Artman resigns from BIA after a year on the job

After a little more than a year on the job, assistant secretary Carl Artman on Monday announced his resignation as head of the Bureau of Indian Affairs.

Artman, a member of the Oneida Nation of Wisconsin, did not give a reason for leaving. His letter to Interior Secretary Dirk Kempthorne cited "many accomplishments" that he said he achieved since taking over the BIA in March 2007.

"I believe at the end of this administration, the work we have done within Indian Affairs will leave not just a legacy, but an infrastructure upon which American Indians and Alaska Natives can build to secure their governmental, cultural and economic futures," Artman wrote.

With May 23 as his last day on the job, Artman becomes the third assistant secretary to quit the BIA during the Bush administration. His predecessors left under clouds of litigation and amid questions about their leadership abilities.

The frequent upheavals have made tribal leaders and members of Congress worried about the future of the agency that is supposed to serve more than 560 tribal governments and more than 2 million Native Americans. Before Artman came on board, the BIA went without an assistant secretary for more than two years.

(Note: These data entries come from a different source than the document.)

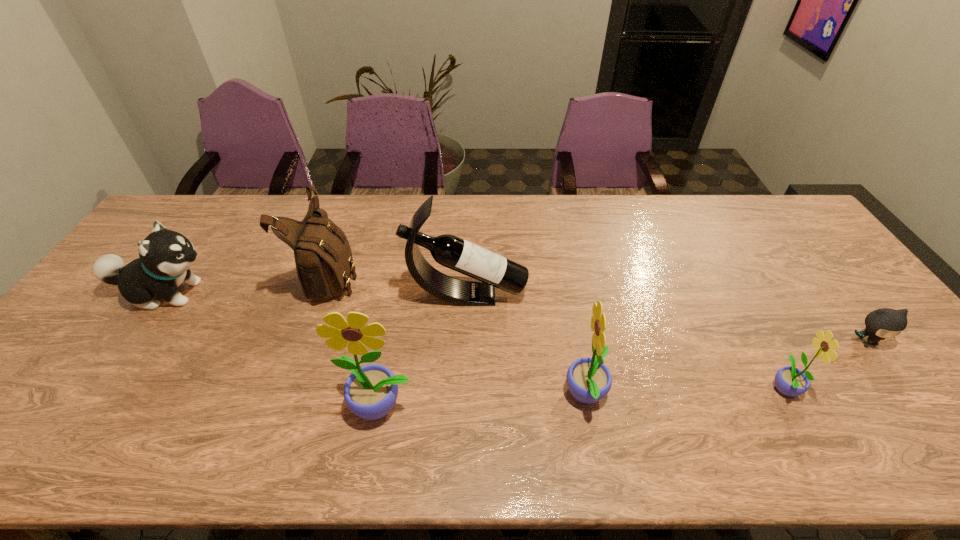 Where is `the leftmost sunflower`? The image size is (960, 540). the leftmost sunflower is located at coordinates (370, 392).

Locate an element on the screen. This screenshot has width=960, height=540. the fifth object from left to right is located at coordinates (589, 380).

Locate an element on the screen. Image resolution: width=960 pixels, height=540 pixels. the second sunflower from left to right is located at coordinates (589, 380).

This screenshot has height=540, width=960. I want to click on the sixth object from left to right, so click(x=789, y=380).

You are a GUI agent. You are given a task and a screenshot of the screen. Output one action in this format:
    pyautogui.click(x=<x>, y=<y>)
    Task: Click on the shortest sunflower
    The width and height of the screenshot is (960, 540).
    Given the screenshot: What is the action you would take?
    pyautogui.click(x=789, y=380)

The height and width of the screenshot is (540, 960). I want to click on the leftmost object, so click(x=165, y=256).

Find the location of a particular element. Image resolution: width=960 pixels, height=540 pixels. the sixth object from right to left is located at coordinates (323, 257).

This screenshot has height=540, width=960. I want to click on the rightmost object, so click(x=882, y=323).

Locate an element on the screen. This screenshot has height=540, width=960. the fourth nearest object is located at coordinates (882, 323).

Find the location of a particular element. wine bottle is located at coordinates (493, 270).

"We ... approved your nomination after that position had been vacant for over two years, which was shameful in my judgment," said Sen. Byron Dorgan (D-North Dakota), the chairman of the Senate Indian Affairs Committee at a hearing last Thursday when Artman testified.

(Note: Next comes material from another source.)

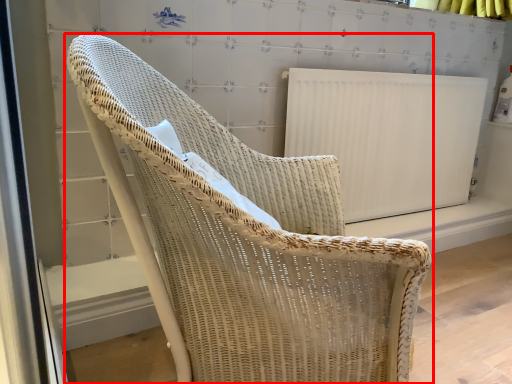 Question: Observing the image, what is the correct spatial positioning of chair (annotated by the red box) in reference to radiator?

Choices:
 (A) right
 (B) left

"I'm glad you're there. We got you there," Dorgan said, just as some rumors began circulating last week that Artman was going to resign.

Nedra Darling, a spokesperson for the BIA, did not know who will take over the duties of assistant secretary. She said a decision probably won't come until Artman leaves, eight months before a new president arrives with a new leadership team.

The next in line for the post, at least in an acting capacity, would appear to be Majel Russell, a member of the Crow Tribe of Montana who serves as the principal deputy assistant secretary at the BIA. But she has not kept a permanent office in Washington, D.C., preferring instead to travel back and forth from Montana.

Kempthorne could end up turning to Jim Cason, the associate deputy secretary at the Interior Department. He was delegated all of the duties of the assistant secretary after the resignation of entrepreneur Dave Anderson, a member of the Lac Courte Oreilles Band of Ojibwe Indians from Wisconsin, in February 2005.

Anderson, the founder of the Famous Dave's chain of barbecue restaurants, barely lasted a year in the post. He resigned when he said he didn't receive enough support for his proposals from subordinates -- most of whom he didn't hire -- or from higher-level political appointees at Interior.

Litigation ended the career of Neal McCaleb, a member of the Chickasaw Nation of Oklahoma who was the first assistant secretary under President Bush. He left in December 2006 after he said he felt immense pressure for being held in contempt of court as part of the Cobell Indian trust fund lawsuit.

Artman was no stranger to controversy either. Two of the "accomplishments" he cited in his resignation letter were among his most criticized actions in Indian Country.

The first was an initiative to modernize the BIA. Tribal leaders complained that they weren't consulted about the idea and even after Artman attempted to smooth relations, they questioned the wisdom of starting such a huge undertaking so late in the administration.

The second affected the way the BIA handles the land-into-trust process. Artman said he instituted "drastic improvements" that have reduced the backlog of applications, which at one point he put at more than 1,300 before revising it to a much lower figure.

Amid the change, Artman issued guidelines in January that make it nearly impossible for tribes to acquire land away from their existing reservations. He didn't consult tribes before he made the new policy, which is being challenged as part of a lawsuit brought by the St. Croix Band of Lake Superior Chippewa Indians from Wisconsin.

In his resignation letter, Artman, an attorney and former business executive, didn't state what he plans to do after leaving the BIA. Darling said he was traveling yesterday and unavailable for comment.

Prior to being nominated for the assistant secretary post, Artman served as associate solicitor for Indian Affairs at Interior.